So after taking a brief break to write about Twitter, because that’s everyone’s new favorite hobby, I wanted to revisit part of my central thesis in my posts on platform engineering – that it’s hard to find places with actual cross-functional teams capable of doing everything needed to build and run an application or service from concept to being used in production. I’m not totally sure why this is something that organizations don’t want to do, but I still don’t platform engineering is the solution (or as I’m sure some companies will try to spin it, “compromise”).
Part of this is likely because some people that are part of the software development process but not heavily involved in every single ticket. For example, a technical writer documenting a bugfix, or a small change to an existing feature. Putting 1 per team can seem like overkill when 1 writer can support multiple teams. Another part of this is that there are some roles that are best served being organization-wide instead of per-team, like UI/UX designers in order to keep the look and feel consistent across everything.
Operations seems like it falls into both of those buckets, especially if you’re not deploying at the end of every sprint (or more often). You’re not deploying every spring, so it’s easy to assume there’s not as much for them to proactively do. Having “paved roads” is a good practice (and what you get in an organization that focuses on getting platform engineering right), and that does require operational expertise sitting outside the day-to-day development. The problem with this thinking is that operations is such an integral part of day-to-day software development, particularly with the rise of the “you build it, you run it” philosophy. With developers actively supporting their applications in production, it makes no sense to isolate them from operations. They’re generally still on the hook for support, and going to have to be called anyways if there are issues that can be traced back to code. Even if developers have visibility on what’s happening in production – the team responsible for the software in question still lacks the ability to do anything about it.
Separating development and operations puts a wall between people writing code and that code running in production. In theory, code only crosses that wall through a process that is supposed to enforce quality. In practice, you can replace “process” with “checklist,” and the only effect is that it makes getting changes deployed slower, and more painful, without necessarily increasing quality. Siloing off the ability to deploy and run code from the team responsible for building it doesn’t change the level of testing that goes on before trying to push to production. It just adds emails, meetings, and delays to getting changes that make users lives better out into production where those changes can actually make money. The reason DevOps started taking off is because when companies actually embraced it, code was written with operational concerns in mind, and processes were adapted to enforce quality throughout (rather than a formal handoff with checklist).

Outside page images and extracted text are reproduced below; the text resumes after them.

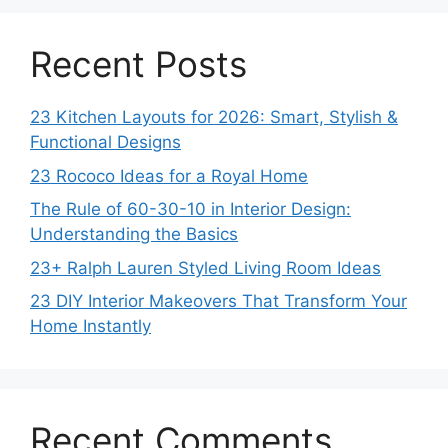
Recent Posts
23 Kitchen Layouts for 2026: Smart, Stylish &
Functional Designs
23 Rococo Ideas for a Royal Home
The Rule of 60-30-10 in Interior Design:
Understanding the Basics
23+ Ralph Lauren Styled Living Room Ideas
23 DIY Interior Makeovers That Transform Your
Home Instantly
Recent Comments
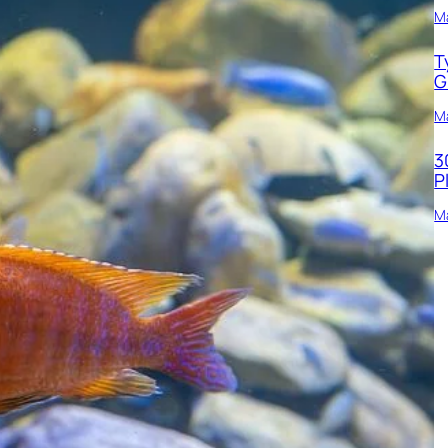
M
T
G
Ma
3
P
Ma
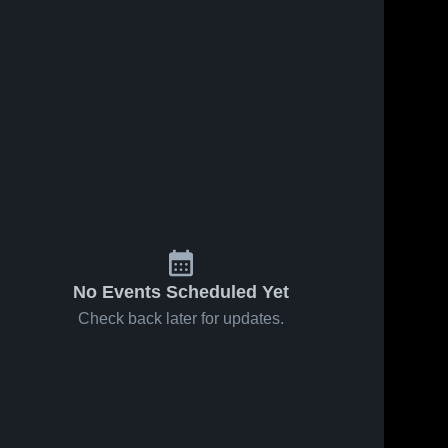
No Events Scheduled Yet
Check back later for updates.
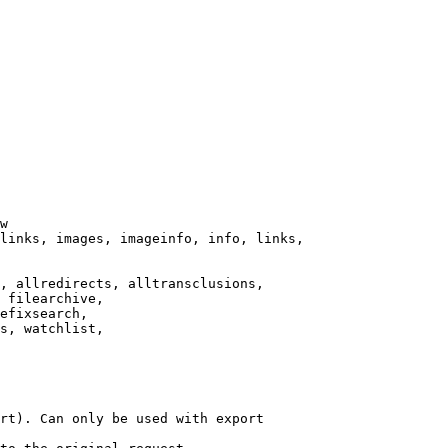
w

links, images, imageinfo, info, links,

, allredirects, alltransclusions,

 filearchive,

efixsearch,

s, watchlist,

rt). Can only be used with export
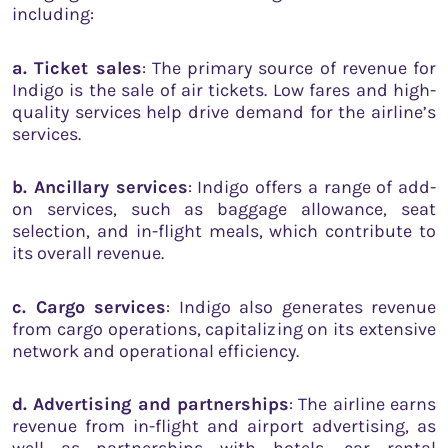
including:
a. Ticket sales
: The primary source of revenue for
Indigo is the sale of air tickets. Low fares and high-
quality services help drive demand for the airline’s
services.
b. Ancillary services
: Indigo offers a range of add-
on services, such as baggage allowance, seat
selection, and in-flight meals, which contribute to
its overall revenue.
c. Cargo services
: Indigo also generates revenue
from cargo operations, capitalizing on its extensive
network and operational efficiency.
d. Advertising and partnerships
: The airline earns
revenue from in-flight and airport advertising, as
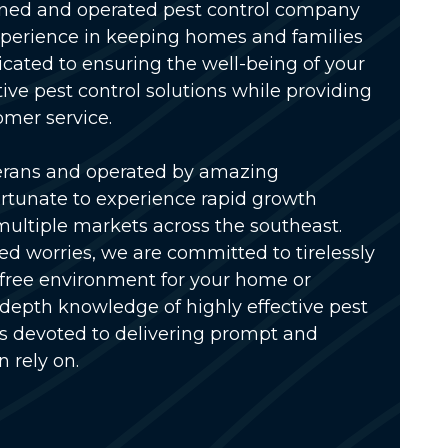
wned and operated pest control company
xperience in keeping homes and families
icated to ensuring the well-being of your
tive pest control solutions while providing
omer service.
erans and operated by amazing
rtunate to experience rapid growth
multiple markets across the southeast.
ed worries, we are committed to tirelessly
-free environment for your home or
-depth knowledge of highly effective pest
is devoted to delivering prompt and
n rely on.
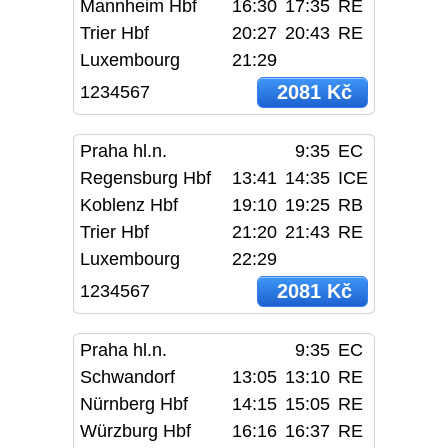
Mannheim Hbf
16:30
17:35
RE
Trier Hbf
20:27
20:43
RE
Luxembourg
21:29
2081 Kč
1234567
Praha hl.n.
9:35
EC
Regensburg Hbf
13:41
14:35
ICE
Koblenz Hbf
19:10
19:25
RB
Trier Hbf
21:20
21:43
RE
Luxembourg
22:29
2081 Kč
1234567
Praha hl.n.
9:35
EC
Schwandorf
13:05
13:10
RE
Nürnberg Hbf
14:15
15:05
RE
Würzburg Hbf
16:16
16:37
RE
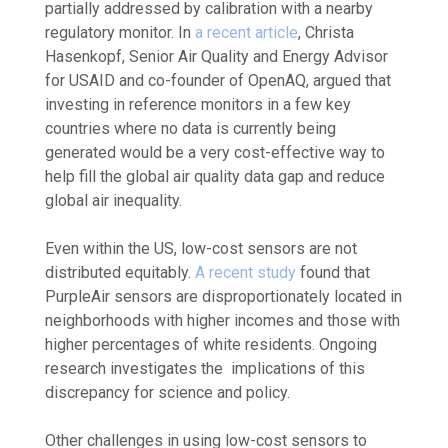
partially addressed by calibration with a nearby
regulatory monitor. In
a recent article
, Christa
Hasenkopf, Senior Air Quality and Energy Advisor
for USAID and co-founder of OpenAQ, argued that
investing in reference monitors in a few key
countries where no data is currently being
generated would be a very cost-effective way to
help fill the global air quality data gap and reduce
global air inequality.
Even within the US, low-cost sensors are not
distributed equitably.
A recent study
found that
PurpleAir sensors are disproportionately located in
neighborhoods with higher incomes and those with
higher percentages of white residents. Ongoing
research investigates the implications of this
discrepancy for science and policy.
Other challenges in using low-cost sensors to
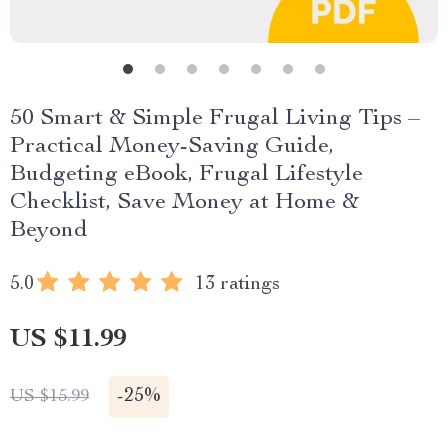
50 Smart & Simple Frugal Living Tips –
Practical Money-Saving Guide,
Budgeting eBook, Frugal Lifestyle
Checklist, Save Money at Home &
Beyond
5.0
13 ratings
US $11.99
-
25%
US $15.99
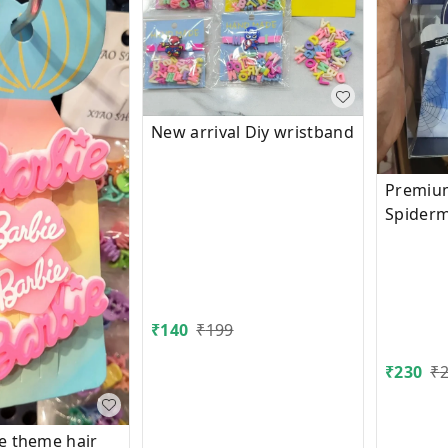
New arrival Diy wristband
Premium
Spider
in box 
₹
140
₹
199
₹
230
₹
e theme hair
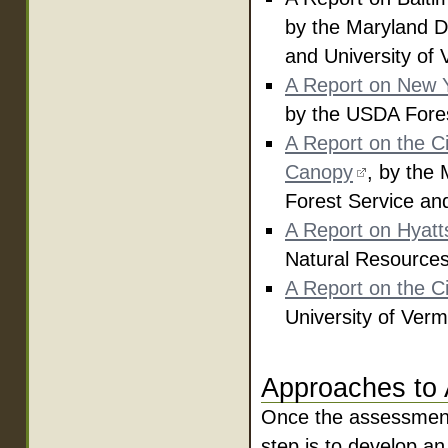
by the Maryland D
and University of
A Report on New Y
by the USDA Fores
A Report on the Ci
Canopy
, by the
Forest Service an
A Report on Hyatts
Natural Resources
A Report on the Ci
University of Verm
Approaches to
Once the assessment 
step is to develop a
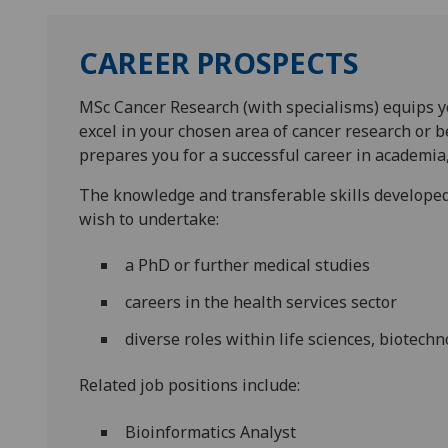
CAREER PROSPECTS
MSc Cancer Research (with specialisms) equips y
excel in your chosen area of cancer research or
prepares you for a successful career in academia,
The knowledge and transferable skills developed
wish to undertake:
a PhD or further medical studies
careers in the health services sector
diverse roles within life sciences, biotech
Related job positions include:
Bioinformatics Analyst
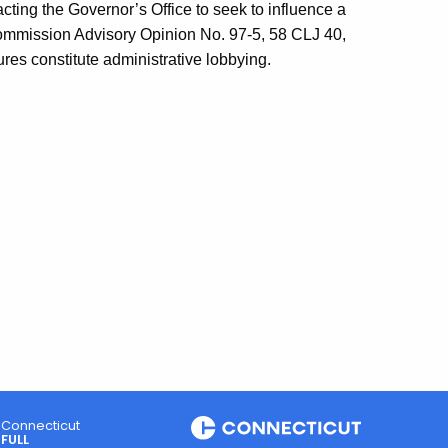
cting the Governor’s Office to seek to influence a
Commission Advisory Opinion No. 97-5, 58 CLJ 40,
ures constitute administrative lobbying.
Connecticut
FULL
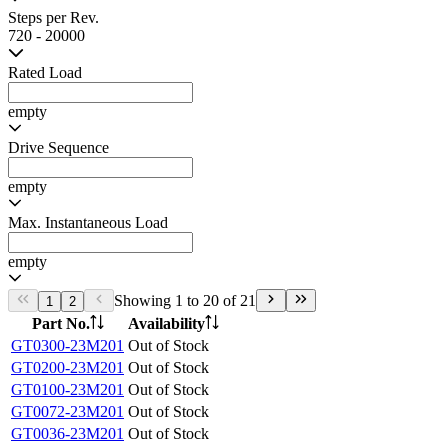
empty
Recommended Load
empty
Hollow Shaft OD
empty
Hollow Shaft ID
empty
Overall Length of Motor + Gearbox
empty
Steps per Rev.
720 - 20000
Rated Load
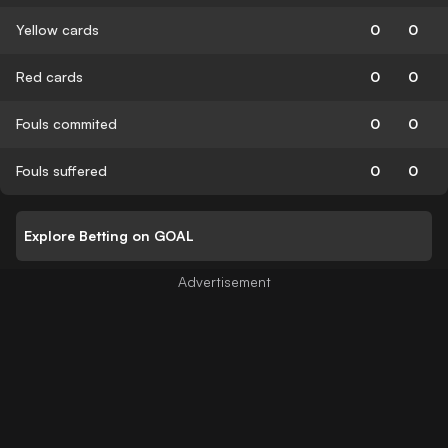
Yellow cards
0
0
Red cards
0
0
Fouls commited
0
0
Fouls suffered
0
0
Explore Betting on GOAL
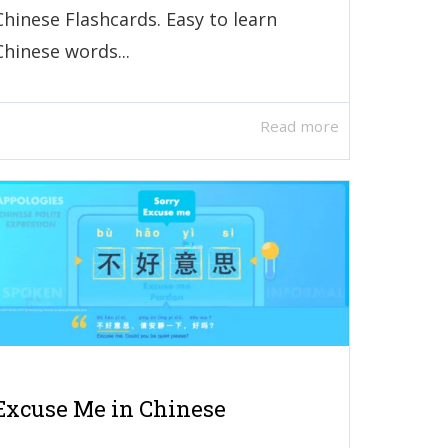
Chinese Flashcards. Easy to learn
Chinese words...
Read more
Excuse Me in Chinese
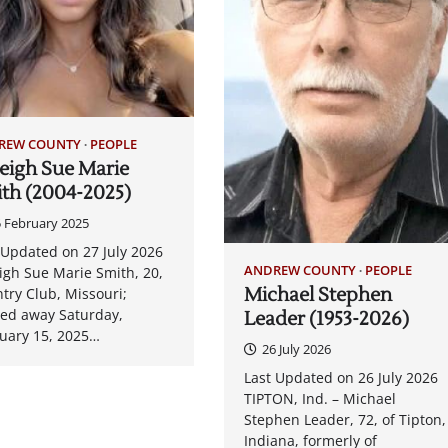
REW COUNTY
PEOPLE
eigh Sue Marie
th (2004-2025)
 February 2025
 Updated on 27 July 2026
ANDREW COUNTY
PEOPLE
igh Sue Marie Smith, 20,
Michael Stephen
try Club, Missouri;
ed away Saturday,
Leader (1953-2026)
uary 15, 2025…
26 July 2026
Last Updated on 26 July 2026
TIPTON, Ind. – Michael
Stephen Leader, 72, of Tipton,
Indiana, formerly of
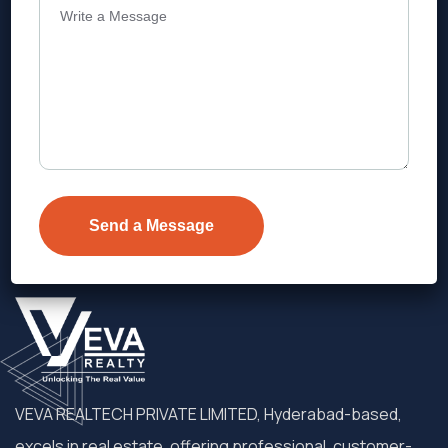
Address
Level 1, Legala Corporate, Doyens
Township, Serilingampalle (M),
Telangana.
VEVA REALTECH PRIVATE LIMITED, Hyderabad-based,
excels in real estate, offering professional, customer-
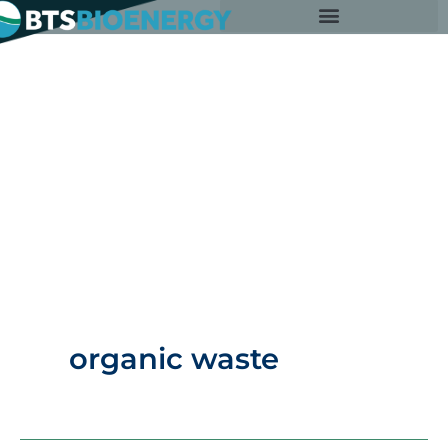
Skip
to
content
organic waste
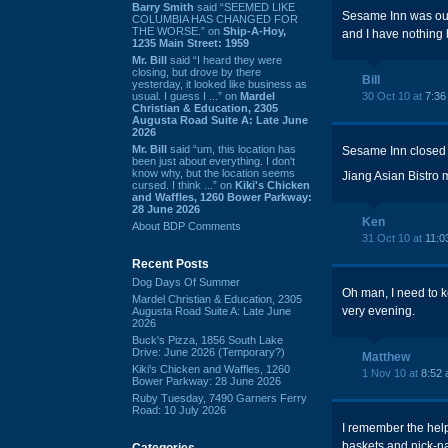
Barry Smith
said “SEEMED LIKE
Sesame Inn was outs
COLUMBIA HAS CHANGED FOR
THE WORSE.” on
Ship-A-Hoy,
and I have nothing 
1235 Main Street: 1959
Mr. Bill
said “I heard they were
closing, but drove by there
Bill
yesterday, it looked like business as
usual. I guess I ...” on
Mardel
30 Oct 10 at
7:36
Christian & Education, 2305
Augusta Road Suite A: Late June
2026
Mr. Bill
said “um, this location has
Sesame Inn closed 
been just about everything. I don't
know why, but the location seems
Jiang Asian Bistro
cursed. I think ...” on
Kiki's Chicken
and Waffles, 1260 Bower Parkway:
28 June 2026
Ken
About BDP Comments
31 Oct 10 at
11:0
Recent Posts
Dog Days Of Summer
Oh man, I need to k
Mardel Christian & Education, 2305
very evening.
Augusta Road Suite A: Late June
2026
Buck's Pizza, 1856 South Lake
Drive: June 2026 (Temporary?)
Matthew
Kiki's Chicken and Waffles, 1260
1 Nov 10 at
8:52
Bower Parkway: 28 June 2026
Ruby Tuesday, 7490 Garners Ferry
Road: 10 July 2026
I remember the help
baskets and nick-na
Categories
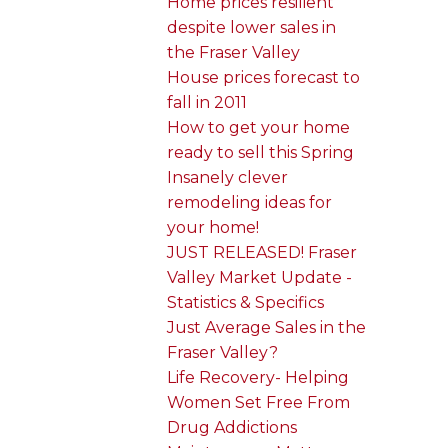
Home prices resilient
despite lower sales in
the Fraser Valley
House prices forecast to
fall in 2011
How to get your home
ready to sell this Spring
Insanely clever
remodeling ideas for
your home!
JUST RELEASED! Fraser
Valley Market Update -
Statistics & Specifics
Just Average Sales in the
Fraser Valley?
Life Recovery- Helping
Women Set Free From
Drug Addictions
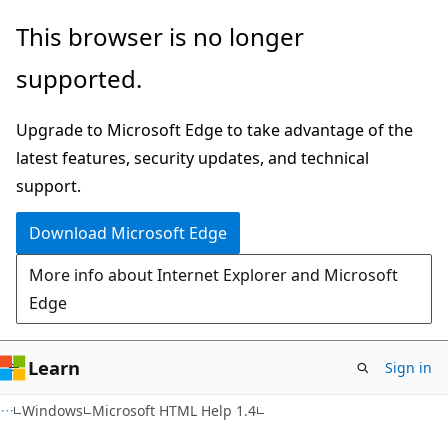
Skip
Skip
This browser is no longer
to
to
supported.
main
Ask
content
Learn
Upgrade to Microsoft Edge to take advantage of the
chat
latest features, security updates, and technical
experience
support.
Download Microsoft Edge
More info about Internet Explorer and Microsoft
Edge
Learn
Sign in
Windows
Microsoft HTML Help 1.4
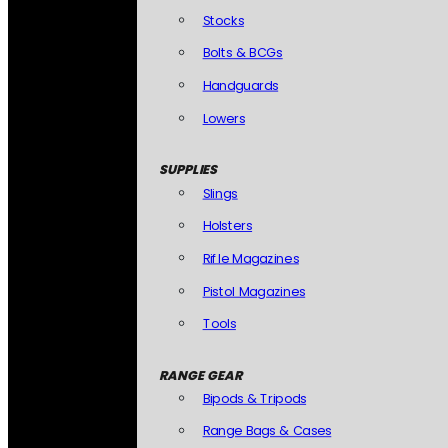
Stocks
Bolts & BCGs
Handguards
Lowers
SUPPLIES
Slings
Holsters
Rifle Magazines
Pistol Magazines
Tools
RANGE GEAR
Bipods & Tripods
Range Bags & Cases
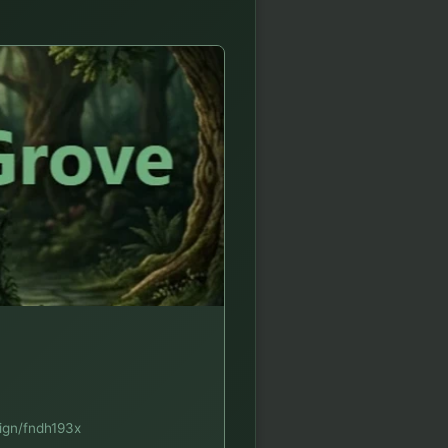
sign/fndh193x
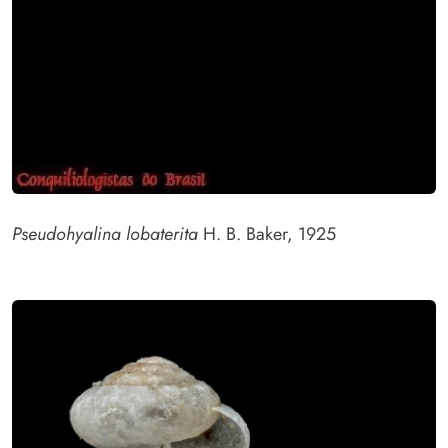
Pseudohyalina lobaterita
H. B. Baker, 1925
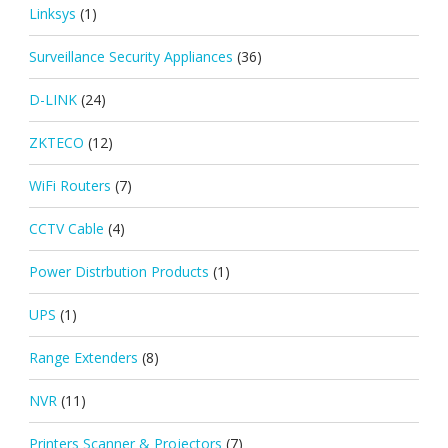
Linksys
(1)
Surveillance Security Appliances
(36)
D-LINK
(24)
ZKTECO
(12)
WiFi Routers
(7)
CCTV Cable
(4)
Power Distrbution Products
(1)
UPS
(1)
Range Extenders
(8)
NVR
(11)
Printers Scanner & Projectors
(7)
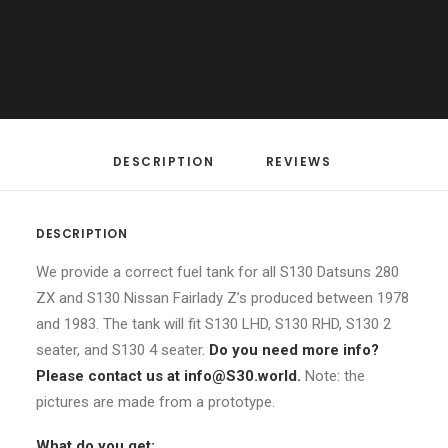
Z
S130 Datsun 280ZX
,
S130 Nissan
CART
/
Fairlady Z
Your cart is currently empty.
LHD,
RHD
/
2-
DESCRIPTION
REVIEWS 
seater
and
4-
DESCRIPTION
seater
We provide a correct fuel tank for all S130 Datsuns 280
fuel
ZX and S130 Nissan Fairlady Z’s produced between 1978
tank
and 1983. The tank will fit S130 LHD, S130 RHD, S130 2
quantity
seater, and S130 4 seater.
Do you need more info?
Please contact us at info@S30.world.
Note: the
pictures are made from a prototype.
What do you get:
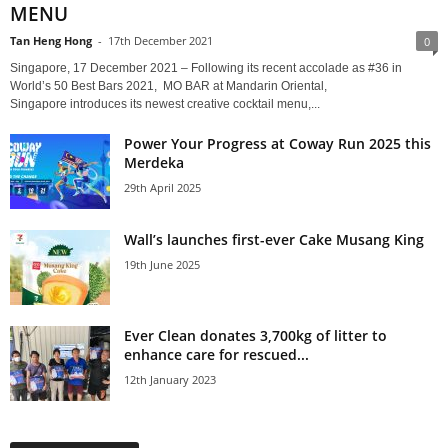
MENU
Tan Heng Hong
-
17th December 2021
0
Singapore, 17 December 2021 – Following its recent accolade as #36 in
World’s 50 Best Bars 2021, MO BAR at Mandarin Oriental,
Singapore introduces its newest creative cocktail menu,...
Power Your Progress at Coway Run 2025 this
Merdeka
29th April 2025
Wall’s launches first-ever Cake Musang King
19th June 2025
Ever Clean donates 3,700kg of litter to
enhance care for rescued...
12th January 2023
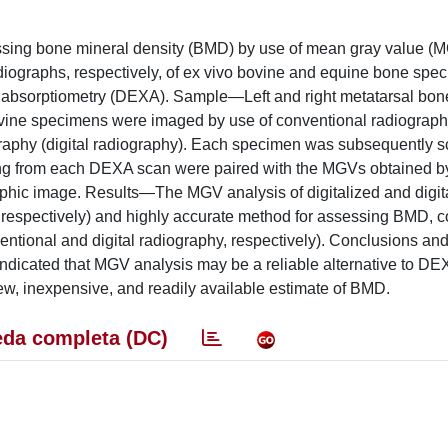
ssing bone mineral density (BMD) by use of mean gray value (
radiographs, respectively, of ex vivo bovine and equine bone spe
ay absorptiometry (DEXA). Sample—Left and right metatarsal bon
ovine specimens were imaged by use of conventional radiograp
aphy (digital radiography). Each specimen was subsequently 
g from each DEXA scan were paired with the MGVs obtained by
raphic image. Results—The MGV analysis of digitalized and digita
09, respectively) and highly accurate method for assessing BMD,
entional and digital radiography, respectively). Conclusions and
cated that MGV analysis may be a reliable alternative to DE
w, inexpensive, and readily available estimate of BMD.
da completa (DC)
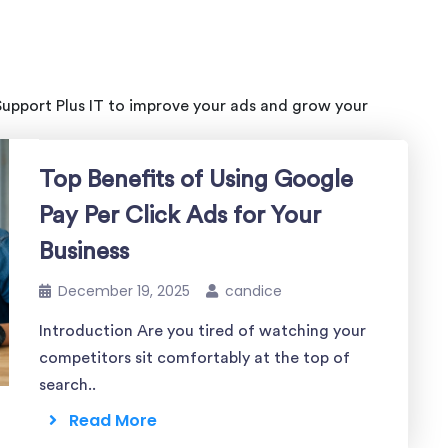
Support Plus IT to improve your ads and grow your
Top Benefits of Using Google
Pay Per Click Ads for Your
Business
December 19, 2025
candice
Introduction Are you tired of watching your
competitors sit comfortably at the top of
search..
Read More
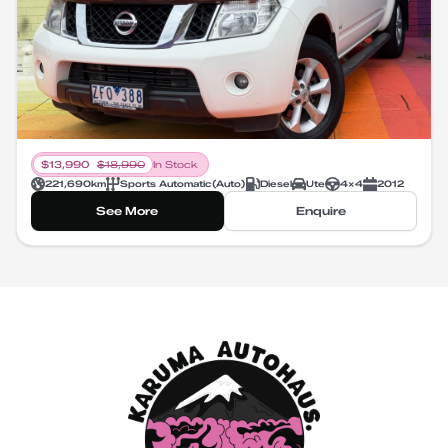
$
13,990
$
18,990
In Stock
221,690
km
Sports Automatic
(
Auto
)
Diesel
Ute
4X4
2012
See More
Enquire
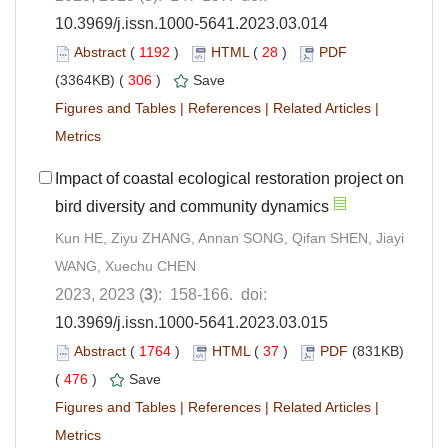
10.3969/j.issn.1000-5641.2023.03.014
Abstract
(
1192
)
HTML
(
28
)
PDF
(3364KB) (
306
)
Save
Figures and Tables
|
References
|
Related Articles
|
Metrics
Impact of coastal ecological restoration project on
bird diversity and community dynamics
Kun HE, Ziyu ZHANG, Annan SONG, Qifan SHEN, Jiayi
WANG, Xuechu CHEN
2023, 2023 (
3
): 158-166. doi:
10.3969/j.issn.1000-5641.2023.03.015
Abstract
(
1764
)
HTML
(
37
)
PDF
(831KB)
(
476
)
Save
Figures and Tables
|
References
|
Related Articles
|
Metrics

Often people will point out that the solution to this problem is continuous deployment or platform engineering. Continuous deployment requires a level of operational maturity that most companies don’t have. and platform engineering is likely to be implemented about as well as Scrum and DevOps, so I’m not optimistic about it actually working, despite it’s clear potential for improving software development. Embracing platform engineering also doesn’t excuse companies from having application and service developers work closely with the operations team building and maintaining the operations platform. After all, platform engineering is about building an “internal development platform,” and that means making sure you understand what your developers need in order to run their code efficiently and reliably so you can actually build it.
Putting every single role that’s involved in releasing software onto each and every development team is a lot harder than it seems at first, because some roles actually do better as a separate team serving the entire organization, some roles don’t have enough work to justify being at the team-level, or because some companies just refuse to put necessary people on teams under the mistaken belief that separating people who need to work together helps ensure quality. Operations tends to be the third category. Even if you push your development teams to own their own code in production, you still need to make sure those teams are equipped with the expertise to do that well. Current software development trends certainly encourage operations teams working at the organizational level, but that’s not actually a license to “wall off” developers from operations, nor does it mean you’re adopting platform engineering. Separating development and operations back into 2 teams is something that only works after different teams with both developers and operators have worked together long enough that they’re able to establish organizational best practices and figured out a way to turn those into reusable tools, libraries, and application templates.